Chapter 39 \(A^+\) and \(A^-\)

Wednesday, May 5, 1993

Assume \(\Gamma = (X, E)\) is thin, distance regular of diameter \(D\geq 5\), and \(Q\)-polynomial with respect to \(E_0, E_1, \ldots, E_D\).

Fix a vertex \(x\in X\), write \(E^*_i\equiv E^*_i(x)\), \(R\equiv R(x)\), \(T\equiv T(x)\).

Pick \(y\in X\) with \(\partial(x,y) = 1\). Write \(E^*_{i,j} \equiv E^*(x)E^*(y)\), \(\delta_{ij} = E^*_{ij}\delta\), and \(\tilde{A} = E^*_1AE^*_1\).

Recall that \(\delta^+_{11}\in E^*_{11}V\) and \[R^{-1}E^*_2A_2E^*_1\hat{y} = \delta^+_{11} + \Psi(x,y)\hat{y}.\] We saw \(\Psi(x,y) = \Psi(y,x)\). We shall show below that \(\Psi(x,y)\) is independent of edge \(xy\).

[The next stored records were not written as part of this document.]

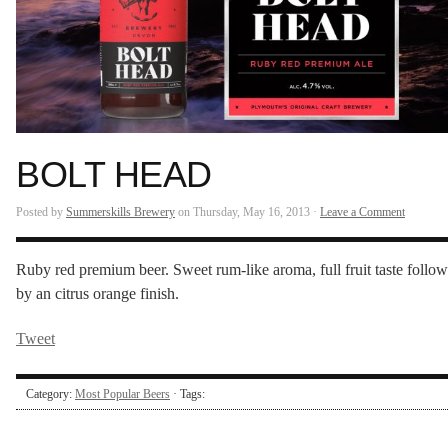
BOLT HEAD
Posted by
Summerskills Brewery
on Thursday, May 16, 2013 ·
Leave a Comment
Ruby red premium beer. Sweet rum-like aroma, full fruit taste follo
by an citrus orange finish.
Tweet
Category:
Most Popular Beers
· Tags:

Lemma 39.1 With the above notation, set \(\Psi:=\Psi(x,y)\). Then the following hold.

\((i)\) \(\delta^-_{11} = \tilde{A}\delta^+_{11} - \left( \frac{a_2}{c_2} - \Psi\right)\hat{y} + \Psi \delta_{12}\in E^*_{11}V\).

\((ii)\) \(\delta^-_{11}(x,y) = \delta^{-1}_{11}(y,x)\).

Proof.

\((i)\) \(\delta^-_{12}\in E^*_{12}V\), \(\delta^-_{11}\in E^*_{11}V\) and \(\delta^-_{10}\in E^*_{10}V\), and

\[\begin{equation} \tilde{A}\delta^+_{11} = \delta^-_{12} + \delta^-_{11} + \delta^-_{10}, \tag{39.1} \end{equation}\] \[\begin{equation} \delta^-_{12} = E^*_{12}AE^*_{11}\delta^+_{11} = -\Psi(x,y)\delta_{12} \tag{39.2}, \end{equation}\] by Lemma 38.2 \((v)\).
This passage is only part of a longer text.